WORK REQUEST
Starting at the line that contains "Coordinator in the" and stopping at the line that contains "Entrants of the engineering category must", transcribe every line of the material below exactly; pictures stay out.

THE RECORDS
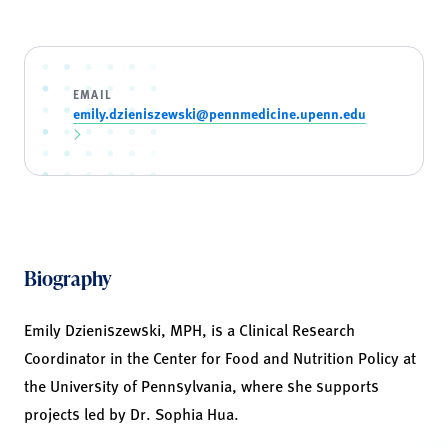
EMAIL
emily.dzieniszewski@pennmedicine.upenn.edu
Biography
Emily Dzieniszewski, MPH, is a Clinical Research
Coordinator in the Center for Food and Nutrition Policy at
the University of Pennsylvania, where she supports
projects led by Dr. Sophia Hua.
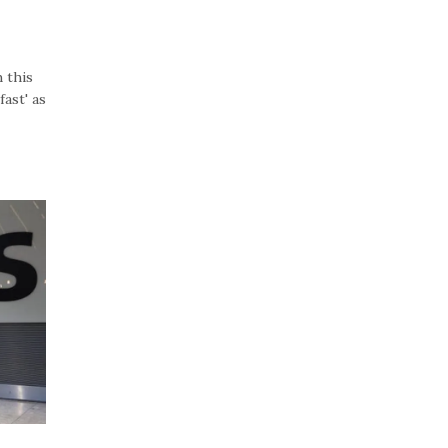
 this
ast' as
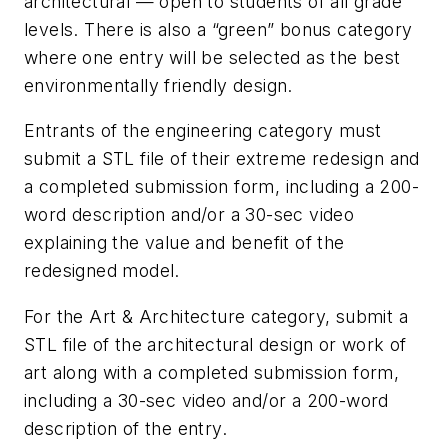
architectural — open to students of all grade
levels. There is also a “green” bonus category
where one entry will be selected as the best
environmentally friendly design.
Entrants of the engineering category must
submit a STL file of their extreme redesign and
a completed submission form, including a 200-
word description and/or a 30-sec video
explaining the value and benefit of the
redesigned model.
For the Art & Architecture category, submit a
STL file of the architectural design or work of
art along with a completed submission form,
including a 30-sec video and/or a 200-word
description of the entry.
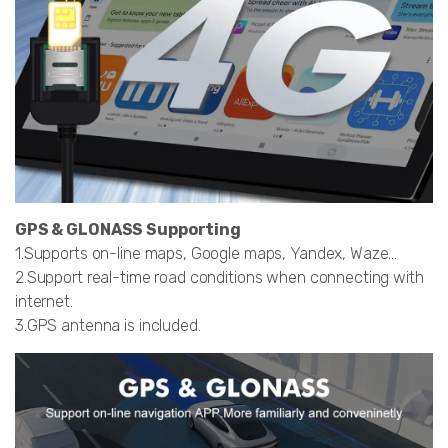
GPS & GLONASS Supporting
1.Supports on-line maps, Google maps, Yandex, Waze…
2.Support real-time road conditions when connecting with
internet.
3.GPS antenna is included.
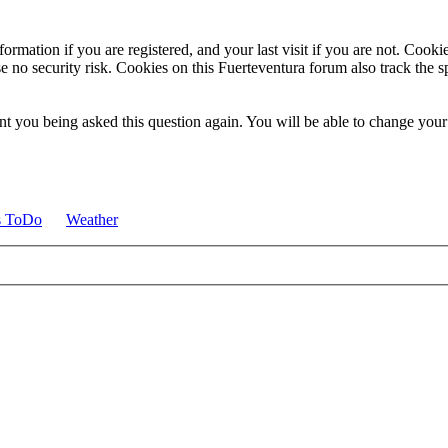
ormation if you are registered, and your last visit if you are not. Cook
e no security risk. Cookies on this Fuerteventura forum also track the 
t you being asked this question again. You will be able to change your c
s ToDo
Weather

EXPECTED OUTPUT
Coordinator in the Center for Food and Nutrition Policy at
the University of Pennsylvania, where she supports
projects led by Dr. Sophia Hua.
 this
ast' as
architectural — open to students of all grade
levels. There is also a “green” bonus category
where one entry will be selected as the best
environmentally friendly design.
Entrants of the engineering category must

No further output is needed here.